= Ectopic expression =

Genetic information manifested elsewhere

Ectopic is a word used with a prefix ecto-, meaning "out of", and the suffix -topic, meaning "place." Ectopic expression is an abnormal gene expression in a cell type, tissue type, or developmental stage in which the gene is not usually expressed. The term ectopic expression is predominantly used in studies using metazoans, especially in Drosophila melanogaster for research purposes.

== How is it used ==
Although ectopic expression can be caused by a natural condition, it is uncommonly seen in nature because it is a product of defects in gene regulation. In fact, ectopic expression is more commonly used for research purposes. Artificially induced gene expression helps to determine the function of a gene of interest. Common techniques such as overexpressing or misexpressing the genes by UAS-Gal4 system in D. melanogaster are used. In model organisms, such techniques are used to perform genetic screens to identify a function of the gene involved in specific cellular or developmental processes.

Ectopic expression using these techniques is a useful tool because phenotypes induced in a tissue or cell type where they are not normally expressed are easily distinguishable compared to a tissue or cell type where the gene is normally expressed. By comparison with its basal expression, the function of a gene of interest can be identified.

Although the understanding of ectopic expression deals with endogenous genes in an organism, it can be expanded to a similar concept like transgenesis, where an exogenous gene is introduced to a cell or tissue type in which the gene is not usually expressed. The use of ectopic expression in biological science is not only limited to identifying functions of a gene in a known cell or tissue type but also used to discover unknown or additional functions of the gene.

== Research examples ==

=== Paired box protein ===
Paired box protein Pax-6 in humans is a transcription factor, which is a main regulatory gene of eye and brain development. Ectopic expression of Drosophila homolog eyeless (ey) has been used to identify roles of Pax-6 in humans. Using tissue specific UAS-Gal4 system, ey can be induced on the legs, wings, halters and antennae of the transgenic flies to demonstrate that functions of ey.

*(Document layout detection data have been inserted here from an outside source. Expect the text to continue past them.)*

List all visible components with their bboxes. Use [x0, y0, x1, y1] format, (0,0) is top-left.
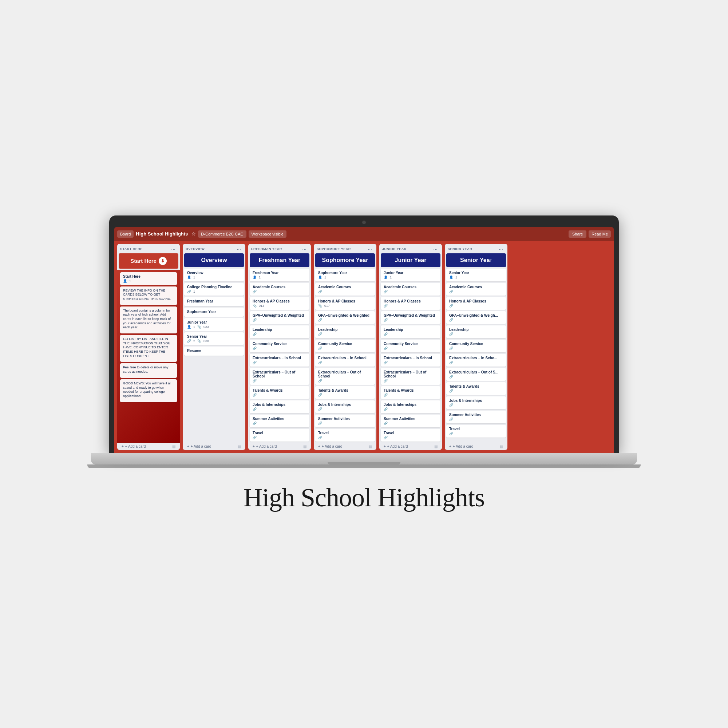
board-area: START HERE ··· Start Here ⬇ Start Here [114, 241, 614, 453]
freshman-card-4[interactable]: GPA–Unweighted & Weighted 🔗 [250, 311, 309, 324]
junior-card-2[interactable]: Academic Courses 🔗 [381, 283, 440, 295]
template-icon: ▤ [172, 444, 176, 448]
add-card-button-overview[interactable]: + + Add a card ▤ [184, 443, 244, 450]
sophomore-card-11[interactable]: Summer Activities 🔗 [315, 414, 375, 427]
share-button[interactable]: Share [569, 230, 586, 238]
sophomore-card-7[interactable]: Extracurriculars – In School 🔗 [315, 354, 375, 367]
add-card-button-freshman[interactable]: + + Add a card ▤ [250, 443, 309, 450]
card-meta: 🔗 [318, 318, 372, 322]
start-here-card-3[interactable]: The board contains a column for each yea… [120, 306, 177, 333]
senior-card-10[interactable]: Jobs & Internships 🔗 [446, 396, 506, 409]
board-button[interactable]: Board [117, 230, 134, 238]
freshman-card-9[interactable]: Talents & Awards 🔗 [250, 386, 309, 399]
senior-card-9[interactable]: Talents & Awards 🔗 [446, 382, 506, 395]
junior-card-11[interactable]: Summer Activities 🔗 [381, 414, 440, 427]
overview-card-6[interactable]: Senior Year 🔗 2 📎 038 [184, 332, 244, 345]
junior-card-4[interactable]: GPA–Unweighted & Weighted 🔗 [381, 311, 440, 324]
overview-card-2[interactable]: College Planning Timeline 🔗 1 [184, 283, 244, 295]
overview-card-5[interactable]: Junior Year 👤 1 📎 033 [184, 318, 244, 331]
workspace-button[interactable]: D-Commerce B2C CAC [198, 230, 246, 238]
senior-card-6[interactable]: Community Service 🔗 [446, 340, 506, 352]
senior-card-2[interactable]: Academic Courses 🔗 [446, 283, 506, 295]
column-sophomore-menu[interactable]: ··· [366, 246, 373, 252]
junior-card-5[interactable]: Leadership 🔗 [381, 326, 440, 338]
sophomore-card-9[interactable]: Talents & Awards 🔗 [315, 386, 375, 399]
freshman-card-3[interactable]: Honors & AP Classes 📎 014 [250, 297, 309, 310]
column-overview-menu[interactable]: ··· [235, 246, 242, 252]
sophomore-card-5[interactable]: Leadership 🔗 [315, 326, 375, 338]
card-title: Community Service [449, 342, 503, 346]
plus-icon: + [449, 444, 451, 448]
sophomore-card-3[interactable]: Honors & AP Classes 📎 017 [315, 297, 375, 310]
start-here-title-text: Start Here [130, 258, 156, 264]
freshman-card-10[interactable]: Jobs & Internships 🔗 [250, 401, 309, 413]
overview-card-1[interactable]: Overview 👤 1 [184, 269, 244, 281]
add-card-button-senior[interactable]: + + Add a card ▤ [446, 443, 506, 450]
sophomore-card-4[interactable]: GPA–Unweighted & Weighted 🔗 [315, 311, 375, 324]
senior-card-4[interactable]: GPA–Unweighted & Weigh... 🔗 [446, 311, 506, 324]
add-card-button-start[interactable]: + + Add a card ▤ [119, 443, 178, 450]
column-freshman-menu[interactable]: ··· [301, 246, 308, 252]
senior-card-7[interactable]: Extracurriculars – In Scho... 🔗 [446, 354, 506, 367]
card-title: Academic Courses [318, 285, 372, 289]
column-start-here-menu[interactable]: ··· [170, 246, 177, 252]
start-here-card-6[interactable]: GOOD NEWS: You will have it all saved an… [120, 379, 177, 402]
junior-card-9[interactable]: Talents & Awards 🔗 [381, 386, 440, 399]
freshman-card-2[interactable]: Academic Courses 🔗 [250, 283, 309, 295]
overview-card-7[interactable]: Resume [184, 347, 244, 356]
junior-card-3[interactable]: Honors & AP Classes 🔗 [381, 297, 440, 310]
card-title: Travel [384, 431, 437, 435]
card-meta: 🔗 [449, 418, 503, 421]
add-card-button-sophomore[interactable]: + + Add a card ▤ [315, 443, 375, 450]
freshman-card-1[interactable]: Freshman Year 👤 1 [250, 269, 309, 281]
column-junior-menu[interactable]: ··· [432, 246, 439, 252]
sophomore-card-6[interactable]: Community Service 🔗 [315, 340, 375, 352]
card-body: The board contains a column for each yea… [123, 309, 174, 330]
junior-card-1[interactable]: Junior Year 👤 1 [381, 269, 440, 281]
sophomore-card-1[interactable]: Sophomore Year 👤 1 [315, 269, 375, 281]
column-overview-label: OVERVIEW [186, 247, 205, 251]
card-meta: 🔗 [252, 332, 306, 336]
visibility-button[interactable]: Workspace visible [249, 230, 286, 238]
start-here-card-1[interactable]: Start Here 👤 1 [120, 272, 177, 285]
card-title: Academic Courses [252, 285, 306, 289]
freshman-card-12[interactable]: Travel 🔗 [250, 429, 309, 442]
star-icon[interactable]: ☆ [191, 231, 196, 237]
junior-card-6[interactable]: Community Service 🔗 [381, 340, 440, 352]
senior-card-11[interactable]: Summer Activities 🔗 [446, 411, 506, 423]
freshman-card-7[interactable]: Extracurriculars – In School 🔗 [250, 354, 309, 367]
junior-card-12[interactable]: Travel 🔗 [381, 429, 440, 442]
start-here-card-2[interactable]: REVIEW THE INFO ON THE CARDS BELOW TO GE… [120, 286, 177, 305]
freshman-card-6[interactable]: Community Service 🔗 [250, 340, 309, 352]
column-senior-menu[interactable]: ··· [497, 246, 505, 252]
sophomore-card-12[interactable]: Travel 🔗 [315, 429, 375, 442]
card-title: Extracurriculars – In School [384, 356, 437, 360]
sophomore-card-8[interactable]: Extracurriculars – Out of School 🔗 [315, 368, 375, 385]
senior-card-1[interactable]: Senior Year 👤 1 [446, 269, 506, 281]
card-meta: 📎 014 [252, 304, 306, 307]
junior-card-10[interactable]: Jobs & Internships 🔗 [381, 401, 440, 413]
card-title: GPA–Unweighted & Weighted [318, 314, 372, 317]
sophomore-card-10[interactable]: Jobs & Internships 🔗 [315, 401, 375, 413]
senior-card-12[interactable]: Travel 🔗 [446, 425, 506, 437]
card-meta: 🔗 [318, 332, 372, 336]
column-start-here-label: START HERE [120, 247, 143, 251]
senior-card-3[interactable]: Honors & AP Classes 🔗 [446, 297, 506, 310]
start-here-card-4[interactable]: GO LIST BY LIST AND FILL IN THE INFORMAT… [120, 335, 177, 362]
junior-card-7[interactable]: Extracurriculars – In School 🔗 [381, 354, 440, 367]
card-title: Leadership [318, 327, 372, 332]
overview-card-4[interactable]: Sophomore Year [184, 307, 244, 317]
overview-card-3[interactable]: Freshman Year [184, 297, 244, 306]
freshman-card-5[interactable]: Leadership 🔗 [250, 326, 309, 338]
read-me-button[interactable]: Read Me [589, 230, 611, 238]
senior-card-8[interactable]: Extracurriculars – Out of S... 🔗 [446, 368, 506, 381]
junior-card-8[interactable]: Extracurriculars – Out of School 🔗 [381, 368, 440, 385]
senior-card-5[interactable]: Leadership 🔗 [446, 326, 506, 338]
freshman-card-8[interactable]: Extracurriculars – Out of School 🔗 [250, 368, 309, 385]
freshman-card-11[interactable]: Summer Activities 🔗 [250, 414, 309, 427]
laptop-camera [362, 220, 366, 224]
add-card-button-junior[interactable]: + + Add a card ▤ [381, 443, 440, 450]
start-here-card-5[interactable]: Feel free to delete or move any cards as… [120, 363, 177, 378]
card-meta: 🔗 [384, 379, 437, 382]
sophomore-card-2[interactable]: Academic Courses 🔗 [315, 283, 375, 295]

=== Olfactory receptor genes ===
Olfactory receptor gene (OR) is normally expressed in human and mouse olfactory tissue with a main function as odorant receptor for the detection of odorants. Individuals with a defect in this gene have disorders of taste and smell. It has been reported that ORs is also expressed on sperms and testis with special emphasis in a manner of ectopic expression. In a study, researchers identified ectopic expression of OR genes in non-olfactory tissues in the mouse model by measuring transcript levels. Here they found relatively low OR gene expression compared to the olfactory tissue, which result indicates that the OR gene in other tissue have no extra function, but they suggest that there is a possibility that small OR subsets can have functional roles in different tissue.

=== Synovial Sarcoma X chromosome breakpoint-2 ===
Synovial Sarcoma X chromosome breakpoint-2 (SSX2) proteins are known to localize in nucleus and work as a transcriptional repressor. In addition, expression of SSX2 is frequently observed in melanoma, but the role of the gene has not been evaluated. Thus, researchers have used the principle of ectopic expression to express SSX2 to different cell lines including cancer model cells. They found important phenotypes of ectopic SSX2 expression that is involved in tumorigenesis: 1) immediate induction of genomic instability, 2) long-term support of tumor cell growth.